Reputation: 2238
I have the following function to get the Euclidean distance between two vectors a
and b
.
def distance_func(a,b):
distance = np.linalg.norm(b-a)
return distance
Here, I want a
to be an element of an array of vectors. So I used numpy vectorize to iterate over the array. (In order to get a better speed than iterating with a for loop)
vfunc = np.vectorize(distance_func)
I used this as follows to get an array of Euclidean distances
a = np.array([[1,2],[2,3],[3,4],[4,5],[5,6]])
b = np.array([1,2])
vfunc(a,b)
But this function returns:
array([[ 0., 0.], [ 1., 1.], [ 2., 2.], [ 3., 3.], [ 4., 4.]])
This is the result of performing the operation np.linalg.norm(a-b)

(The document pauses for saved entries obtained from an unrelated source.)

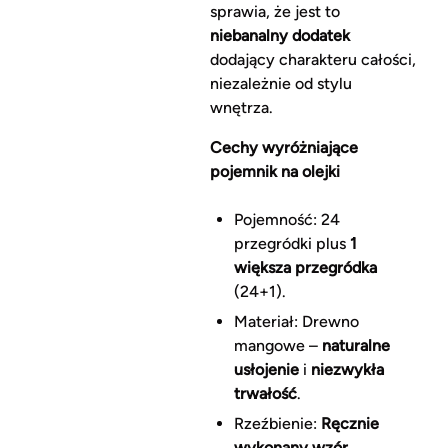
sprawia, że jest to
niebanalny dodatek
dodający charakteru całości,
niezależnie od stylu
wnętrza.
Cechy wyróżniające
pojemnik na olejki
Pojemność: 24
przegródki plus
1
większa przegródka
(24+1).
Materiał: Drewno
mangowe –
naturalne
usłojenie
i
niezwykła
trwałość
.
Rzeźbienie:
Ręcznie
wykonany wzór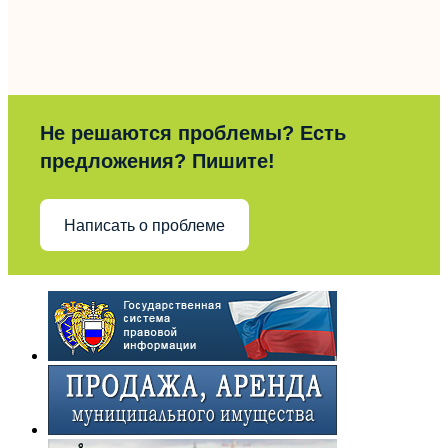
Не решаются проблемы? Есть
предложения? Пишите!
Написать о проблеме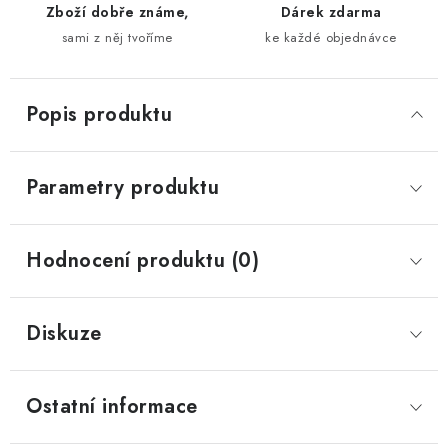
Zboží dobře známe,
Dárek zdarma
sami z něj tvoříme
ke každé objednávce
Popis produktu
Parametry produktu
Hodnocení produktu (0)
Diskuze
Ostatní informace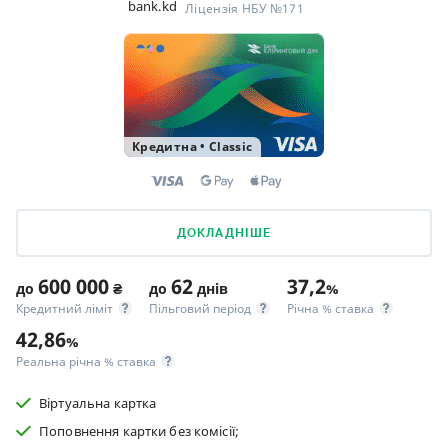
bank.kd
Ліцензія НБУ №171
Кредитна
•
Classic
ДОКЛАДНІШЕ
600 000
62
37,2
до
₴
до
днів
%
Кредитний ліміт
Пільговий період
Річна % ставка
42,86
%
Реальна річна % ставка
Віртуальна картка
Поповнення картки без комісії;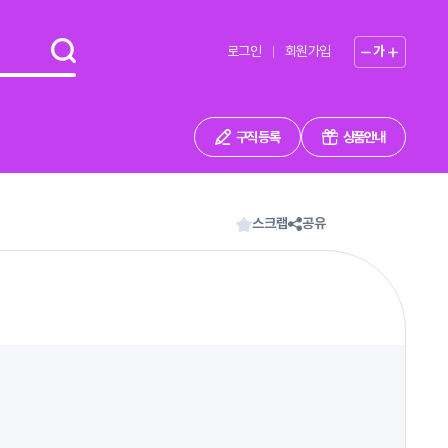
로그인
회원가입
가
구직 등록
상품안내
스크랩
공유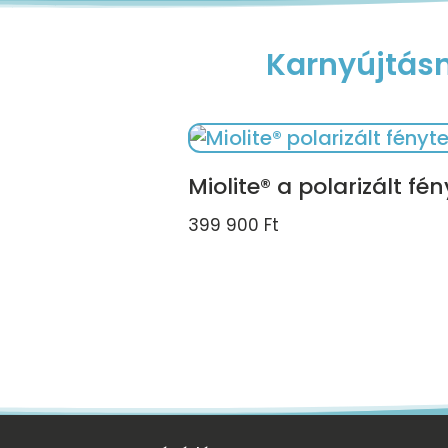
Karnyújtásn
Miolite® a polarizált fé
399 900
Ft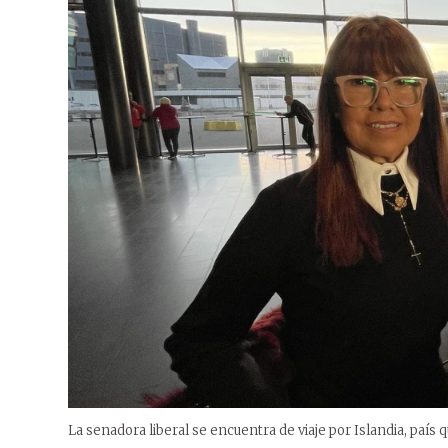
La senadora liberal se encuentra de viaje por Islandia, país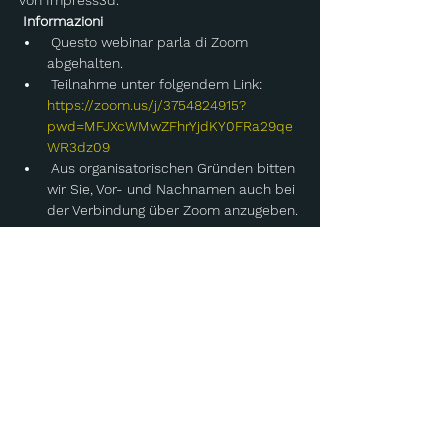
von Impress3d.
Informazioni
 Questo webinar parla di Zoom 
abgehalten.
 Teilnahme unter folgendem Link: 
https://zoom.us/j/3754824915?
pwd=MFJXcWMwZFhrYjdKY0FRa29qe
WR3dz09
 Aus organisatorischen Gründen bitten 
wir Sie, Vor- und Nachnamen auch bei 
der Verbindung über Zoom anzugeben.
Leggi di piú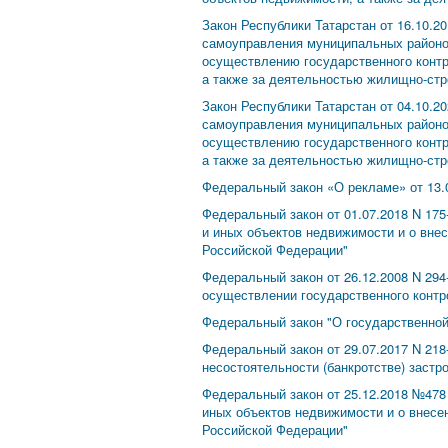
Закон Республики Татарстан от 16.10.2
самоуправления муниципальных районов
осуществлению государственного контр
а также за деятельностью жилищно-стр
Закон Республики Татарстан от 04.10.2
самоуправления муниципальных районов
осуществлению государственного контр
а также за деятельностью жилищно-стр
Федеральный закон «О рекламе» от 13.
Федеральный закон от 01.07.2018 N 17
и иных объектов недвижимости и о вне
Российской Федерации"
Федеральный закон от 26.12.2008 N 294
осуществлении государственного контро
Федеральный закон "О государственной
Федеральный закон от 29.07.2017 N 218
несостоятельности (банкротстве) заст
Федеральный закон от 25.12.2018 №478
иных объектов недвижимости и о внесе
Российской Федерации"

individually for the second vector.
How do I use numpy vectorize to get the array of Euclidean distance in this way?
Upvotes: 1
Views: 3034
Reputation: 14377
If you want to compute euclidean distances between all of your data points, you should use one of the functions provided to this effect
from sklearn.metrics import euclidean_distances
from scipy.spatial import distance_matrix
They are optimized to calculate the distances of several points a
to several point b
in a fully vectorized manner.
import numpy as np
a = np.random.randn(100, 2)
b = np.random.randn(200, 2)
d1 = euclidean_distances(a, b)
d2 = distance_matrix(a, b, p=2)
print d1.shape # yields (100, 200), one distance for each possible couple
print d2.shape
Speed considerations
In [90]: %timeit d1 = euclidean_distances(a, b)

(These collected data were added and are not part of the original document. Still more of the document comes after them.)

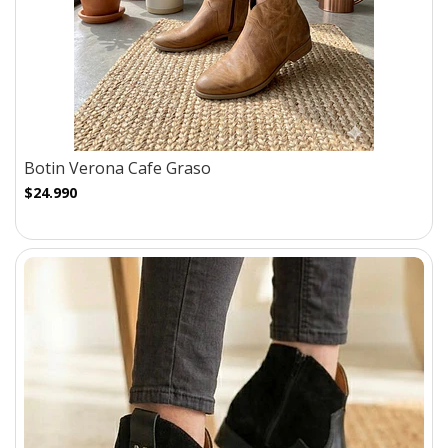
Botin Verona Cafe Graso
$24.990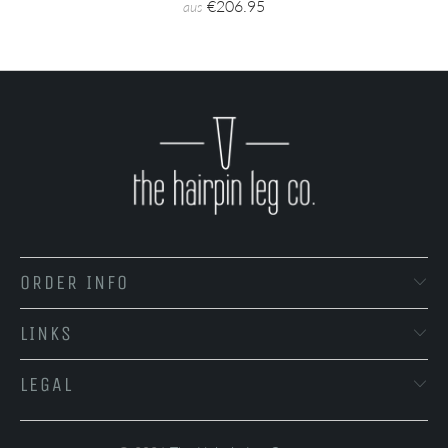
€206.95
aus
ORDER INFO
LINKS
LEGAL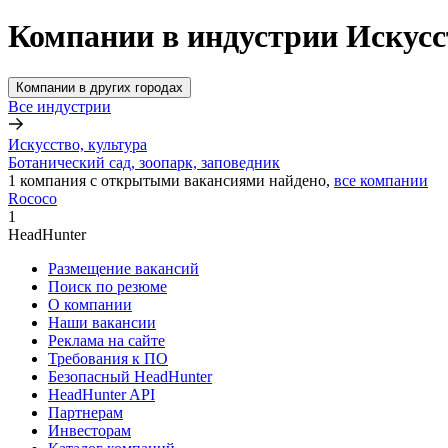
Компании в индустрии Искусс
Компании в других городах
Все индустрии
Искусство, культура
Ботанический сад, зоопарк, заповедник
1
компания с открытыми вакансиями
найдено,
все компании
Rococo
1
HeadHunter
Размещение вакансий
Поиск по резюме
О компании
Наши вакансии
Реклама на сайте
Требования к ПО
Безопасный HeadHunter
HeadHunter API
Партнерам
Инвесторам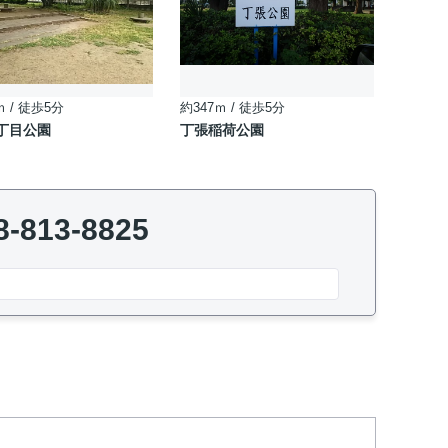
ｍ / 徒歩5分
約347ｍ / 徒歩5分
丁目公園
丁張稲荷公園
8-813-8825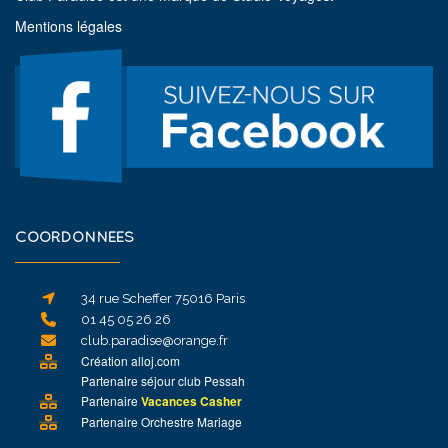
Mentions légales
COORDONNÉES
34 rue Scheffer
75016 Paris
01 45 05 26 26
club.paradise@orange.fr
Création
alloj.com
Partenaire
séjour club Pessah
Partenaire
Vacances Casher
Partenaire
Orchestre Mariage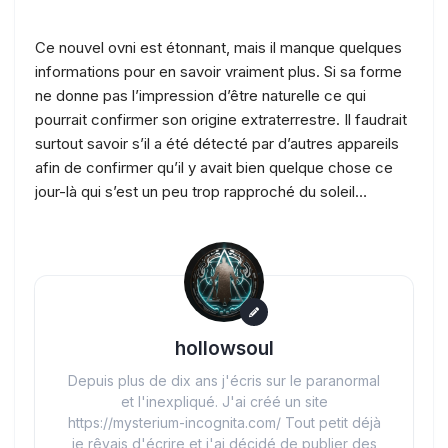
Ce nouvel ovni est étonnant, mais il manque quelques
informations pour en savoir vraiment plus. Si sa forme
ne donne pas l’impression d’être naturelle ce qui
pourrait confirmer son origine extraterrestre. Il faudrait
surtout savoir s’il a été détecté par d’autres appareils
afin de confirmer qu’il y avait bien quelque chose ce
jour-là qui s’est un peu trop rapproché du soleil…
hollowsoul
Depuis plus de dix ans j'écris sur le paranormal
et l'inexpliqué. J'ai créé un site
https://mysterium-incognita.com/ Tout petit déjà
je rêvais d'écrire et j'ai décidé de publier des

1000 loops, best of 3: 403 us per loop
In [91]: %timeit d2 = distance_matrix(a, b, p=2)
1000 loops, best of 3: 699 us per loop
Upvotes: 1
Reputation: 69202
You don't need to use vectorize
, you can just do:
a = np.array([[1,2],[2,3],[3,4],[4,5],[5,6]])
b = np.array([1,2])
np.linalg.norm(a-b, axis=1)
which gives:
[ 0. 1.41421356 2.82842712 4.24264069 5.65685425]
(I assume this is what you want, but if not, please also show the result you expect for your example.)
Upvotes: 4